ADVANCE REVIEW: Dragon Age: Magekiller #1 (of 5)

Dragon Age: Magekiller #1
Greg Rucka (W), Carmen Carnero (A), Sachin Teng (Cover)
On sale December 16

Swords and sorcery, Dungeons & Dragons, Allen: Son of Hellcock, Red Sonja and Conan;  the fantasy genre has evolved in comic books.  Here, self-confessed lover of role-playing games, Greg Rucka seems to be the perfect choice for this Bioware / EA Games tie-in.

The book pretty much starts in the middle of a situation.  This allows Rucka to introduce Marius and Tessa, specialists at dragonagekilling mages.  Why is there a need to kill them?  That’s not really explained, although it seems that the need is there.  What follows is a further introduction into the lives of the brother and sister, some of which only leads to more questions.  Of course, this is a fantasy book so there has to be a quest, right? Here its walking back into the past to save children from being killed.  But as Tessa states early on, magic cheats.

Fans of Rucka may be slightly surprised at first, by this book.  However, if you read it through, you may find similarities to his other work.  There is a personal quest of sorts, a potential of “having” to do something.  Rucka uses a running dialogue to explain and educate the reader through the early pages, before the next quest is set up using both dialogue and monologue.

Art is supplied by Carmen Carnero who has worked across the comic book divide.  Here, her work fits well within the story, but doesn’t seem that different from the standard fare you’d see in books like Grimm Fairy Tales. The panel camera used can be explained as this is a fantasy book, the need to show the magic in play is a must.  I can’t leave the art without saying, this book features a gorgeous cover by Sachin Teng, which is worth the price of admission  by itself.

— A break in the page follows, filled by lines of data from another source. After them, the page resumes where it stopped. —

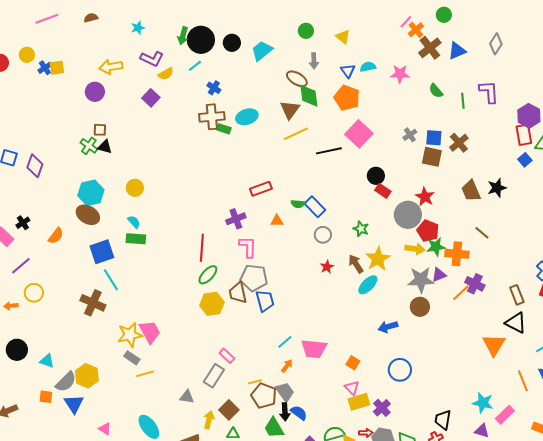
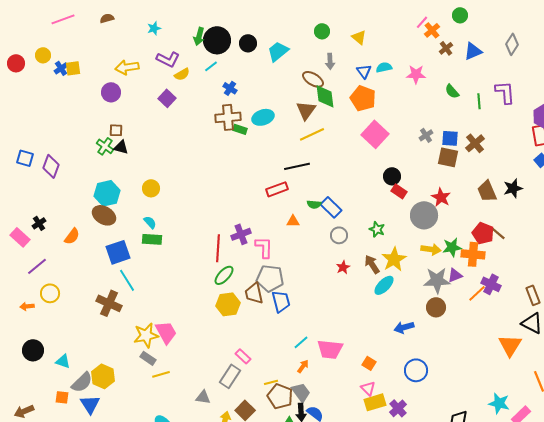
brown cross: (430, 48) -> (446, 48), size x0.6
black line: (329, 151) -> (297, 166), moved
purple cross: (236, 219) -> (241, 234), moved
red pentagon: (428, 231) -> (483, 233), moved

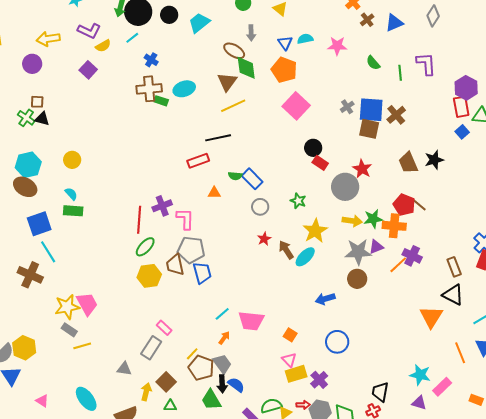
blue square: (450, 138) -> (371, 110), size x1.5
brown arrow: (372, 264) -> (286, 250), moved
yellow line: (271, 382) -> (192, 354), turned -32

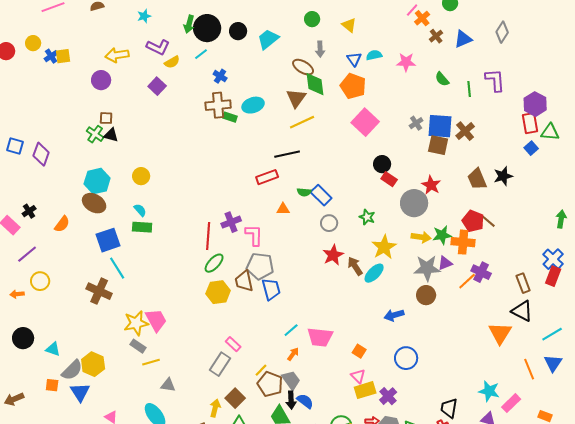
red star: (264, 239) -> (333, 255), size x1.5
gray triangle: (124, 369) -> (168, 385), moved

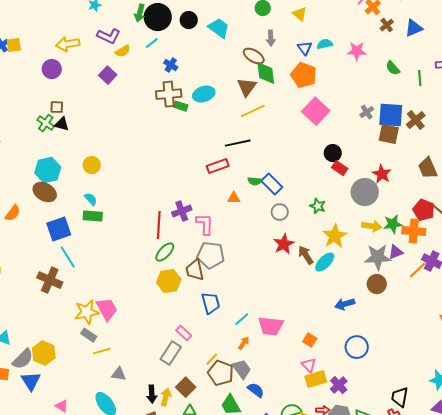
cyan trapezoid: (268, 39) -> (219, 28), turned 75
blue trapezoid: (271, 289) -> (211, 303), moved
black arrow: (291, 400) -> (152, 394), moved

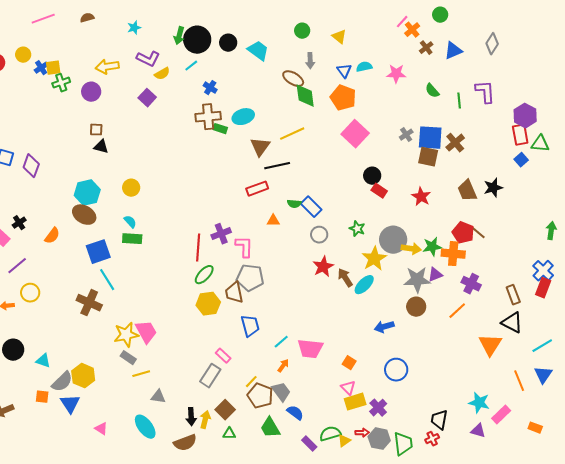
brown triangle: (247, 87) -> (260, 147), moved
green cross: (46, 123) -> (61, 83), moved, turned 36
gray circle: (365, 192) -> (393, 240), moved
orange line: (418, 270) -> (457, 311), moved

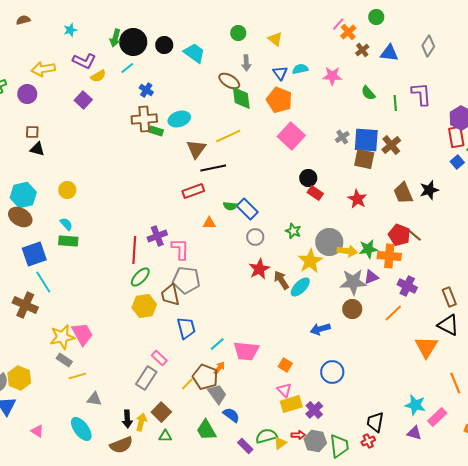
blue triangle: (453, 51) -> (389, 53), turned 30
brown pentagon: (260, 396) -> (205, 377), moved

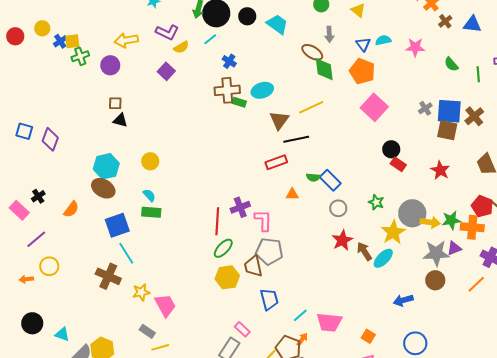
yellow star: (62, 337) -> (141, 292), moved, size x0.7

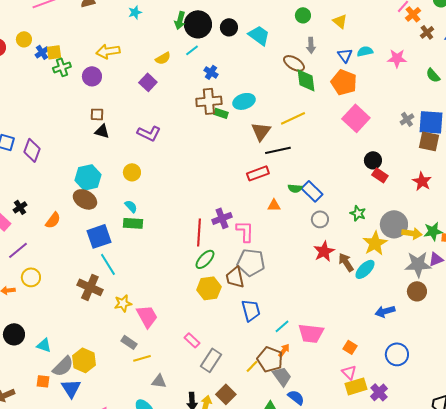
purple L-shape: (167, 32) -> (149, 133), moved
pink rectangle: (242, 329) -> (192, 340), moved

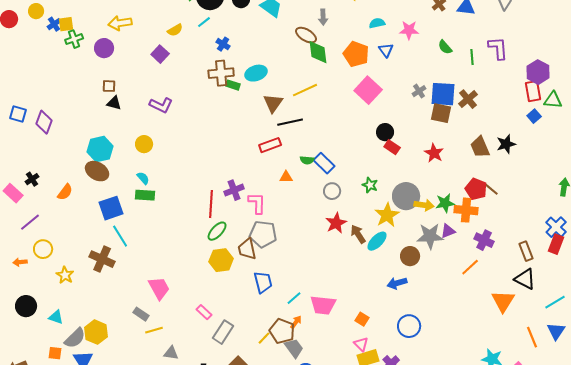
blue triangle: (345, 55) -> (386, 50), moved
brown circle: (417, 291) -> (410, 256), moved
yellow star: (123, 303) -> (65, 275), moved, turned -30

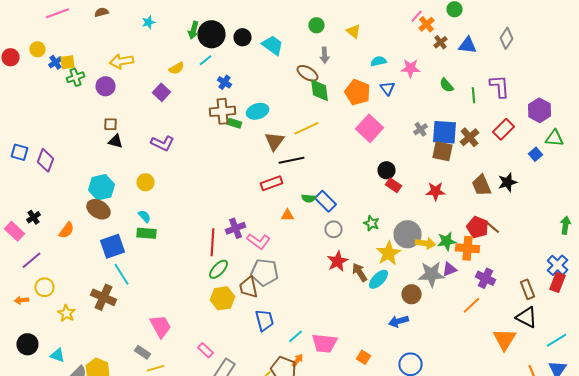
red rectangle: (533, 91) -> (504, 129), moved, turned 55
red star: (434, 153) -> (436, 191), turned -30
pink L-shape: (257, 203) -> (258, 241), turned 125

I think I have said this before, I am not much of a gamer, as such I don’t have a great knowledge of this particular universe.  That’s a good thing as I can look at the book without comparing to the source material.  As such, for me there isn’t anything that special about the book.  I have no affiliation to any of the characters meaning that at this stage, I am not really interested by their predicament, meaning that as creators, Rucka and Carnero have failed to grasp my attention.  Although this may well be different for fans of the game.